Work order ▸
Your task is to copy the data exactly while leaving out every picture.

Page-level text extractions ▸
<<<<

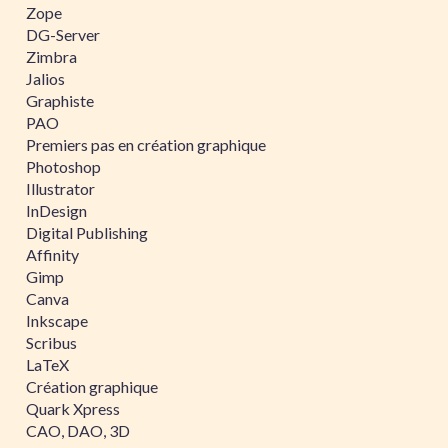
Zope
DG-Server
Zimbra
Jalios
Graphiste
PAO
Premiers pas en création graphique
Photoshop
Illustrator
InDesign
Digital Publishing
Affinity
Gimp
Canva
Inkscape
Scribus
LaTeX
Création graphique
Quark Xpress
CAO, DAO, 3D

>>>>

Task result ▸
Zope
DG-Server
Zimbra
Jalios
Graphiste
PAO
Premiers pas en création graphique
Photoshop
Illustrator
InDesign
Digital Publishing
Affinity
Gimp
Canva
Inkscape
Scribus
LaTeX
Création graphique
Quark Xpress
CAO, DAO, 3D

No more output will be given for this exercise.